Yüzleşilemedi, acılar söylenemedi, gerçekler haykırılamadığı için 12 Eylül yaşıyor, devam ediyor.

 

İktidarda kim varsa onun ile birlikte devam ediyor demekteyiz, demekte de haklıyız, çünkü iktidar 12 Eylül karanlığından beslenmeye, oradan aldığı güç ile baskı mekanizmasını kendi lehine kullanmaya devam ediyor… Eğer bir iktidar 12 Eylül rejimi ile yüzleşirse o zaman o devamlılık sona ermiş demektir ama bunu yapacak bir lider ve onun yaratmış olduğu siyasi bir hareketten henüz söz edemeyiz. 12 Eylül rejiminde baskı gören muhataplar, muhatap olduğunu söylemek ile yetiniyor, onun için siyasi bir harekete ve kadroyu henüz kurmuş değildir.

 

12 Eylül günlerini bilgilerimizi ve acılarımız tazeleme günü olarak geçiriyoruz.

 

Yeniden bir yıl dönümü geliyor, her sene olduğu gibi bir daha yaşayacağız ya da kanıksadığımız için yaşadığımız 12 Eylül’ü anlamadan geçireceğiz, eğer anlamış olsaydık, zaten onun ile yüzleşmiş, hesaplaşmış bir hareketin varlığından haberimiz olurdu.

 

Sözde değil, yaşayarak anladık…

 

12 Eylül öncesi sanki yarın devrim olacakmış gibi bir balonun içinde yaşadığımızı darbe ile yüzleştiğimiz gün anladık. Yarın devrim olmadı ama gerçekler ile karşılaştığımız işkence merkezleri ve cezaevleri ülke sathında yayıldığını yaşayarak anladık. Sıkıyönetimden açık faşizme geçiş ve açık faşizmin ne olduğunu yenilgimiz ile gördük.

 

“Bak işte yaklaşıyor fırtına”

 

12 Eylül öncesi darbenin geldiğini dergilerde yazanlar, o yazdıklarına uygun bir davranış değişikliğine gitmeden kazandıkları “kurtarılmış bölgede” iktidarlarını korumayı seçmişlerdi. Küçük alanları çok abartıldığını ve devlet gücü ile oraya girip hepimizi bir bir aldıklarında geride bir duvar yazısı kaldı, o da kısa sürede silinecekti.

 

Fırtınanın içinde kalmıştık ve yalnızdık.

 

Sol geleceğini bile bile bekledi bir şey yapmadan, "hele bir gelsin, bak nasıl bir direneceğiz" dediler, geldi direneceğini söyleyenler merkezi olarak dal'da sallanıyordu, her türlü işkence yönteminden geçtiler.

 

Bir çok devrimci işkencehanelere bıraktı bir çok son nefesini, bir bölümü dar ağacında, yenildik...

 

Bir arada olamadan, tek tek yendiler bizi...

 

Eğer bir arada olabilseydik, birlikte davranabilseydik, bir olup geleceği birlikte oluşturabilseydik 12 Eylül bugün yaşıyor olamayacaktık...

 

“Yıllardan sonra, yollardan sonra
Şarkılar söylüyor çocuklar”

 

Yüzleşmek gereklidir, özeleştiri yapması gerekenler yapması beklenirdi ama onun içinde bir siyasi atmosferin oluşması şarttı, olmadı. İşler teorilerde ve beklentilerde olduğu gibi gelişmiyor.
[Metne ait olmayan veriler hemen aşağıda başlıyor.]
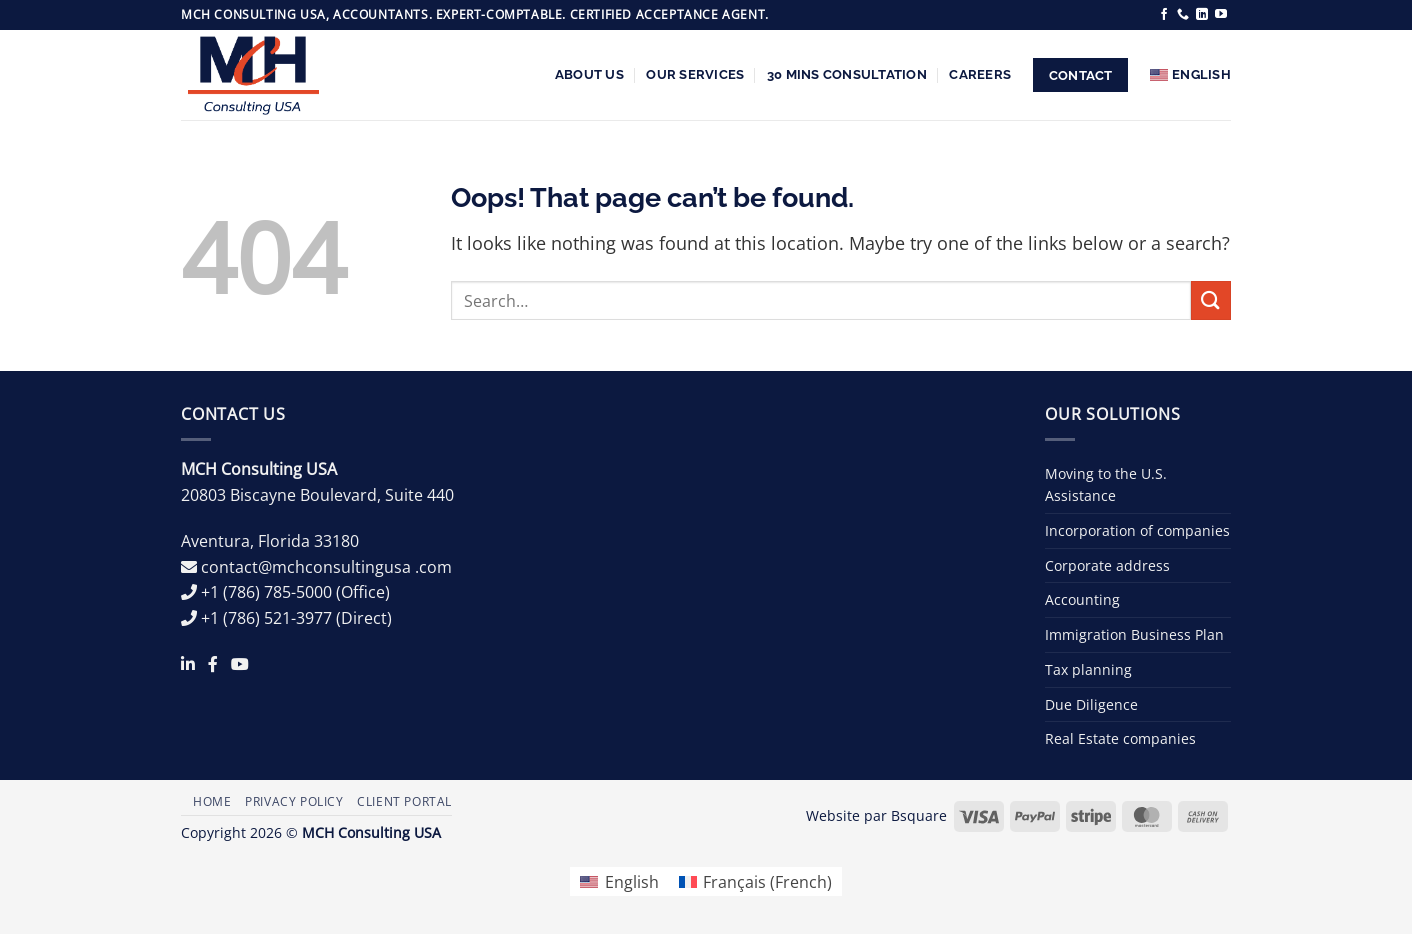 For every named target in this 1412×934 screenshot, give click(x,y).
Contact (1081, 75)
Tüm ülkeye seslenen haber bültenleri özgür ve bağımsız olduklarını göstermek adına 12 Eylül günlerinde işkencelerde son nefesini vermiş devrimci hareketlerin liderlerini ekrana çıkarıp onların görüşlerini alıyorlardı bir zamanlar, “açılım günleri” denilen günlerde. O günlerde ülkede bir hava estirilmiş, yüzleşme kaçınılmaz diyerek alkış tutanlar, iktidarın birer yan değneği olurken, ekranlardan seslenen eski liderler vardı. Elbette doğru şeyler söylüyorlardı, elbette “12 Eylül devam ediyor” derken haklılardı. Zaman içinde o liderler iktidarın beklentisini karşılamadığı an, ekranlar ve mikrofonlar onlara uzanmamaya başladı ve onların adına konuşacak yeni figürler buldular ve tartışma programlarının kadrolu konuşmacısı oldular…

 

Zaman bizim acımızı yok etmemişti ama bakışımızı değiştiriyordu.

 

12 Eylül darbecilerin başarısının göstergesiydi iktidarın ezilmişler üzerinde ki baskısı olan devlet. 12 Eylül’e bakışlarda bir sorun vardı, “yenilgi” vurgusu yapanlar esas sorumluların sorumluluğu gözden kaçırılıyor ya da üstü örtülüyor gibi bir his oluştu yıllar içinde bende. Sanki biz “güçlüydük, haklıydık ama gücümüz yetmedi, onlar devlet olanakları ile üzerimize gelirken tam hazırlanamadığımız için ya da ona uygun hareketimizi yönlendirecek kadar idare edemediğimiz için yenildik” vurgusu kulağımızın arkasına üfleniyor gibiydi. Bol bol cezaevinde çekilmiş fotoğraflar paylaşılıyor, orada açık görüş ya da havalandırmada pijaması, eşofmanı ile “habersiz çek kardeşim” pozları sosyal medyada paylaşılan fotoğraflar olmuştu 12 Eylül.

 

“Ne geçmiş tükendi ne yarınlar
Hayat yeniler bizleri”

 

Bir de olaya başka açıdan bakalım; 12 Eylül geleceğini gören ama ona göre örgütlenmeyen devrimciler yüzünden başarılı oldu, askerler çok başarılı oldukları için iktidarda kalmadılar… Eğer geçmişi gerçek anlamda tanımlayabilseydik, yaşadıklarımızı romantik bakış dışında maddi koşulları ve “öyle olması gerektiği için öyle oldu” demek dışında bir açıdan bakarak değerlendirmiş olsaydık, belki bugün başka yerde olurduk.

 

Bugünden geçmişe doğru baktığımda, 12 Eylül üzeriden yıllar geçmiş olmasına rağmen, bir çok iktidar değişmiş, bir çok siyasetçiyi öğütmüş bir sistemde etki - tepki yasasına uygun bir toplumsal olaylardan hareket çıkarma umudu içinde olanlar geçmişi anlayabildiklerini düşünmüyorum.

 

İsmail Cem Özkan

7 Eylül 2021 Salı

Ötekinin ötekine propagandası…

Ötekinin ötekine propagandası…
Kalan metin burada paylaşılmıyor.